AIM OF THE EXERCISE:
Copy the entries exactly. Their pictures do not belong in the copy.
━━━ GIVEN DATA ━━━
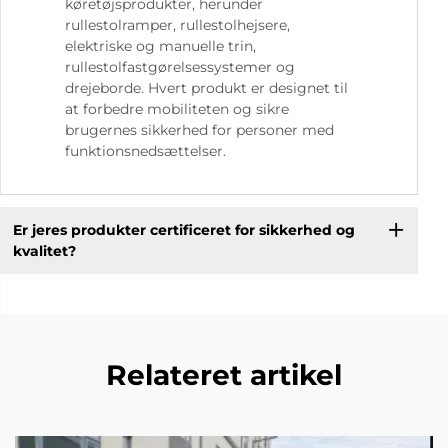
køretøjsprodukter, herunder
rullestolramper, rullestolhejsere,
elektriske og manuelle trin,
rullestolfastgørelsessystemer og
drejeborde. Hvert produkt er designet til
at forbedre mobiliteten og sikre
brugernes sikkerhed for personer med
funktionsnedsættelser.
Er jeres produkter certificeret for sikkerhed og
kvalitet?
Relateret artikel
━━━
WORKED SOLUTION:
køretøjsprodukter, herunder
rullestolramper, rullestolhejsere,
elektriske og manuelle trin,
rullestolfastgørelsessystemer og
drejeborde. Hvert produkt er designet til
at forbedre mobiliteten og sikre
brugernes sikkerhed for personer med
funktionsnedsættelser.
Er jeres produkter certificeret for sikkerhed og
kvalitet?
Relateret artikel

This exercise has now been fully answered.